Le métier de doreur est indépendant de celui de fondeur ciseleur. Mais la distinction entre les deux professions n’a pas toujours été observée.
La pièce livrée par le ciseleur au doreur doit être sérieusement nettoyée avant d’être dorée ou patinée. L’or ne peut s’appliquer que sur un métal parfaitement propre. On décape donc la pièce à l’aide d’un bain à base d’acide nitrique ou d’acide azotique et on la frotte vigoureusement avec une brosse spéciale très dure ; on peut ensuite appliquer l’or par plusieurs procédés.

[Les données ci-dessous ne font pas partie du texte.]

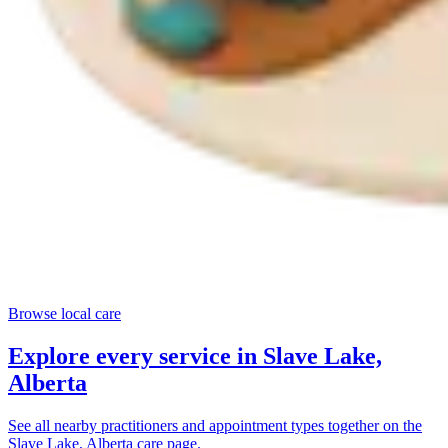
Browse local care
Explore every service in
Slave Lake,
Alberta
See all nearby practitioners and appointment types together on the
Slave Lake, Alberta
care page.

DORURE AU MERCURE : dite or moulu. L’or et le mercure sont mélangés dans les proportions de 1/8 dans un creuset porté au rouge. On plonge l’amalgame dans l’eau pour le solidifier, le laver, lui enlever les excédents de mercure qui ne se sont pas unis à l’or. On étend ensuite l’amalgame le plus également possible au moyen d’une brosse spéciale appelée gratte brosse. On pose la pièce sur une grille à dorer au dessous d’un feu de charbon de bois. Si pendant la chauffe on aperçoit des défauts, on répare en ajoutant de l’amalgame. Au sortir du feu, on plonge la pièce dans l’eau froide ; il se dégage des vapeurs de mercure. Si on veut obtenir de belles dorures, il ne faut pas s’en tenir à une seule application. Après avoir frotté la pièce au mercure et à l’acide azotique, on recommence l’opération trois ou quatre fois jusqu’à ce que l’or atteigne l’épaisseur de l’ongle.
Cette dorure donne de l’or très jaune ; elle a été pratiquée tout au long du XVIIe et du XVIIIe siècle. Mais les vapeurs de mercure étant nocives pour les artisans, elle a été à peu près abandonnée.
DORURE AU MAT. Ce procédé a été inventé à la fin du XVIIIe siècle, sans doute par le ciseleur Gouthière. Tous les bronzes de l’époque Empire ont été dorés de cette manière. On procède tout d’abord comme pour la dorure à l’amalgame de mercure, puis on enduit la pièce d’un mélange de sels (azotate de potasse, sel marin, sulfate double d’alun, potasse) ; on la porte ensuite au feu de charbon de bois. Quand le mélange commence à fondre et à couler, on le replonge rapidement dans l’eau froide. Les sels qui couvrent la pièce se dissolvent aussitôt et la pièce se trouve recouverte d’un bel or mat.
Une variante de la dorure au mat est la dorure au nitrate. Ce procédé a l’avantage d’utiliser moins d’or.
DORURE A LA FEUILLE D’OR. On plonge la pièce dans une solution à base de mercure ; on applique les feuilles d’or, puis on fait chauffer la pièce pour faire adhérer l’or. L’inconvénient de ce procédé est de rendre apparents les raccords entre les différentes feuilles d’or.
DORURE GALVANIQUE. Ce procédé commence à être employé pour les bronzes d’ameublement sous Napoléon III.
Il permet d’obtenir des ors de plusieurs teintes selon la composition des dépôts de métal fixé par l’électrolyse ; par contre, il empâte la ciselure.
DORURE AU VERNIS. En réalité c’est une pâle imitation de la dorure véritable puisque le produit passé au pinceau ne contient pas d’or, il est à base d’alcool et de colorants. Cette dorure très clinquante quand elle vient d’être faite a l’inconvénient de se ternir rapidement.